What happened
At 02:16 UTC on 8th January 2026 a backlog of unprocessed issue event webhooks started to build up in the US/Global region (customers using the EU data residency region were unaffected). Office hours started at 08:30 UTC at which time we reviewed the alert notices and started investigations and saw increasing delays in inbound email processing. At 10:11 UTC we logged a statuspage report to advise customers of expected delays in processing.
We found that response times for requests from the app to the Jira REST API were longer than usual, sometimes exceeding 30 seconds that caused background tasks to overrun their scheduled execution times.
As all per-tenant background tasks started to overrun, the task scheduling scheduling of new work slowed down resulting in triggering of excessive database activity that contributed to overall database load, further impacting other operations.
As the database became overloaded with queries from each compute node’s task scheduler relating to acquiring and releasing task scheduling table locks, compute node health checks began to fail as they depend on the node’s task scheduler being responsive. Once compute node health checks started to fail, compute nodes started to be forcibly replaced with new instances.
The initialization of a new compute node was dependent on its task scheduler starting up successfully. As each node’s scheduler instance could not acquire a table lock on the shared database the compute node would fail to complete initialization and would be deemed unhealthy, leading to its termination and recreation of a compute node. This caused a loop of background task compute node termination and initialization.

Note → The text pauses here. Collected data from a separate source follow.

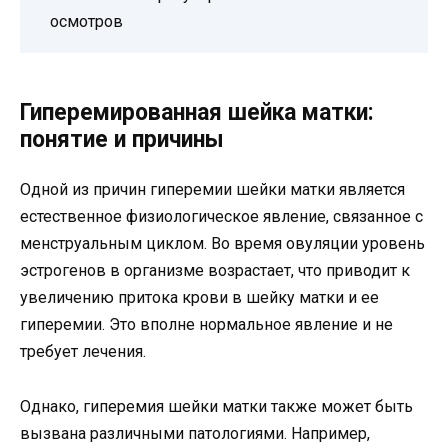
осмотров
Гиперемированная шейка матки:
понятие и причины
Одной из причин гиперемии шейки матки является
естественное физиологическое явление, связанное с
менструальным циклом. Во время овуляции уровень
эстрогенов в организме возрастает, что приводит к
увеличению притока крови в шейку матки и ее
гиперемии. Это вполне нормальное явление и не
требует лечения.
Однако, гиперемия шейки матки также может быть
вызвана различными патологиями. Например,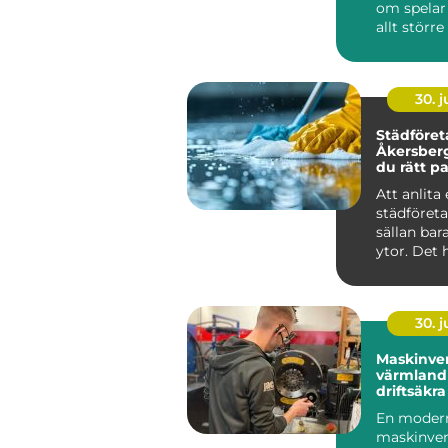
om spelar
allt större
för funktio
30. 
Städföret
Åkersberga så vä
du rätt pa
hem och 
Att anlita 
städföret
sällan ba
ytor. Det 
mycket om
ko...
30. 
Maskinver
värmland så får d
driftsäkr
året runt
En moder
maskinver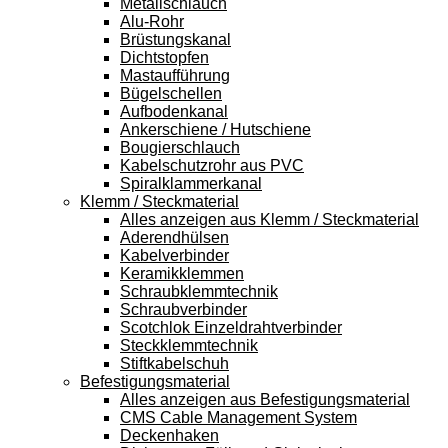
Metallschlauch
Alu-Rohr
Brüstungskanal
Dichtstopfen
Mastaufführung
Bügelschellen
Aufbodenkanal
Ankerschiene / Hutschiene
Bougierschlauch
Kabelschutzrohr aus PVC
Spiralklammerkanal
Klemm / Steckmaterial
Alles anzeigen aus Klemm / Steckmaterial
Aderendhülsen
Kabelverbinder
Keramikklemmen
Schraubklemmtechnik
Schraubverbinder
Scotchlok Einzeldrahtverbinder
Steckklemmtechnik
Stiftkabelschuh
Befestigungsmaterial
Alles anzeigen aus Befestigungsmaterial
CMS Cable Management System
Deckenhaken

At 17:00 UTC the underlying source of the problem cleared without any code or infrastructure changes by us and job nodes began to rapidly eat through work and was back to normal by 1800 for most customers. A few higher volume customers had more work backlogged and this took a little longer to get through.
Root cause
We did not identify a single specific API endpoint to be at fault, rather that responses from Atlassian servers in general were slower. No infrastructure or code changes were performed by us before the incident occurred, therefore it is most likely that calls blocking within Atlassian instances caused the job processing to lock-up.
Impact assessment
Our team assessed the impact of the disruption and determined that:
What actions we are taking
Slow responses to external APIs should not have an impact on the running of background tasks. To address this, we are changing how we schedule tasks such as mail retrieval and event processing (for outbound mail). That work is in progress and should be complete in the next week or two. We are also working on fine tuning how the app makes HTTP requests, both in terms of timeouts and connection pool management. The reliability of the app is our top priority and we will redouble our efforts to meet our customers expectations in this matter.